The European Elections in the South West and Gibraltar are turning into a cabinet of curiosities. We began with the Sargon of Akkad, who, like fellow UKIP supporter Stephen Yaxley-Lennon, eschews his normal name, in the former case for the persona of an ancient Middle Eastern potentate. Akkad was soon joined by Andrew Adonis, a valiant champion of the Remain cause until he was forced to retract this week, shortly before the closing date for nominations. Adonis issued a statement that has all the hallmarks of being written under duress.
Change UK brought their candidates, who mostly seem to be London-based, on a day trip to Bristol to launch their campaign. Their star candidate is Rachel Johnson, who I’m sure is charming and does at least have a connection with the South West, having attended two different schools in our region, but is best known for her somewhat ironic appearance on Celebrity Big Brother.
The dramatis personae were completed by the arrival of Ann Widdecombe for the Brexit Party, an extremely socially conservative retired MP who did a short stint as Minister for Prisons under John Major, and some of whose views breach what most of us would consider basic human rights.
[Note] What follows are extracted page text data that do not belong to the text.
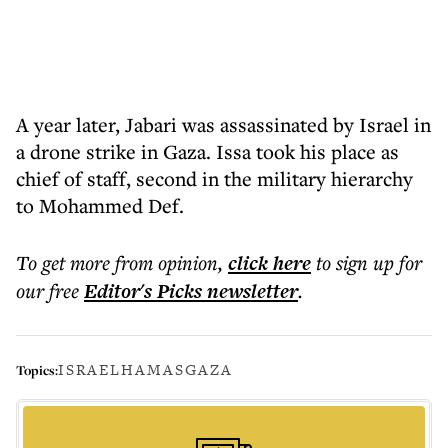
A year later, Jabari was assassinated by Israel in
a drone strike in Gaza. Issa took his place as
chief of staff, second in the military hierarchy
to Mohammed Def.
To get more
from opinion
,
click here
to sign up for
our free
Editor's Picks
newsletter
.
ISRAEL
HAMAS
GAZA
Topics:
Born and partly schooled in Bath, she has been a contestant or host on four different reality TV shows including Strictly Come Dancing and Celebrity Big Brother.
Forgive me if I come across as somewhat jaundiced about all this. I’m as willing to take a joke as the next person but when the airwaves are crammed with my political opponents who seem to get in under the fair broadcasting guidelines on the basis that they are celebrities, then I do feel the need to cry foul.
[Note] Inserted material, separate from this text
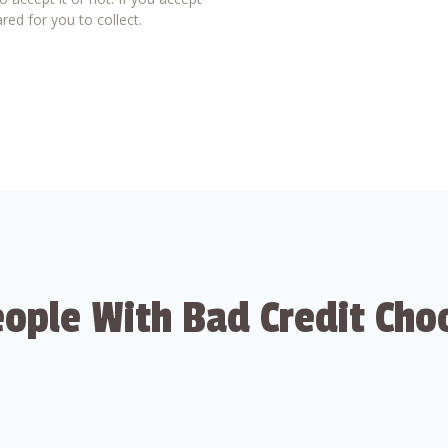
red for you to collect.
ople With Bad Credit Cho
I was proud to be elected as the first ever Green MEP for South West England and Gibraltar, and honoured to serve in the European Parliament. The little celebrity I can call my own arises from my relentless determination to stop the global operation that is Brexit. I have also been involved in significant legislative work in the field of sustainable finance and controlling the use of antibiotics to control the growth of resistance, as well as sitting on four tax inquiry committees that are tackling the tax avoidance and resultant social inequality that drove people to vote for Brexit.
But it’s more political than personal, my rejection of the diminution of democratic elections by turning them into a game show. Over the past year I have been engaged in a project to research and spread the word about the rise of the far right. The project has identified that populism is the midwife of fascism – and it is populism that is characterising these elections to a degree unprecedented in British elections.
Populism is not primarily about being popular. Rather, it is about focusing on emotional responses rather than rational engagement. It is about making promises without any clear plan or even intention of meeting them. We can see clearly that this is how the Brexit referendum was won: arousing people with fear, identifying yourself as the answer to that fear, but offering nothing in the way of clear, practical proposals to address the issues that you had attached people’s fear to.
The appeal of Change UK is more subtle and seems to me more akin to how Five Star rose to power in Italy. I have absolutely no idea what Change stand for. They have a website which I visit regularly to find out more but that, so far, has only a single page of bland commitments. They have refused to answer the question about which group they will join in the European Parliament. They are appealing to people’s disillusionment with our broken politics – and few can argue with that – but without being clear about what solutions they are offering. It is also concerning that two of their candidates had resigned within 48 hours of their launch, and a third is battling to stay on. This is another clear sign of populism, with poorly organised and weakly disciplined parties with no clear governance framework or due diligence.
If you motivate people with emotional responses, they become understandably angry if the promises you have made them are not fulfilled. They may limit their anger to the candidate or party that let them down, but they are more likely to turn against the system as a whole, to add to the growing disillusionment in many Western societies with how democracy is working.
As a Green Party candidate I feel confident that I’m standing for the party with the most popular policies on the two leading issues of the day: we are clearly against Brexit and for ambitious action on climate. You can call me old-fashioned if you like, but I will be standing on the policy platform put forward by the European Greens and on my track-record. During the next month I will visit as much of the beautiful region I have represented proudly for five years as I can. To the great relief of my potential electors I will not be competitively baking cakes, dancing, or removing my clothes to make a political point.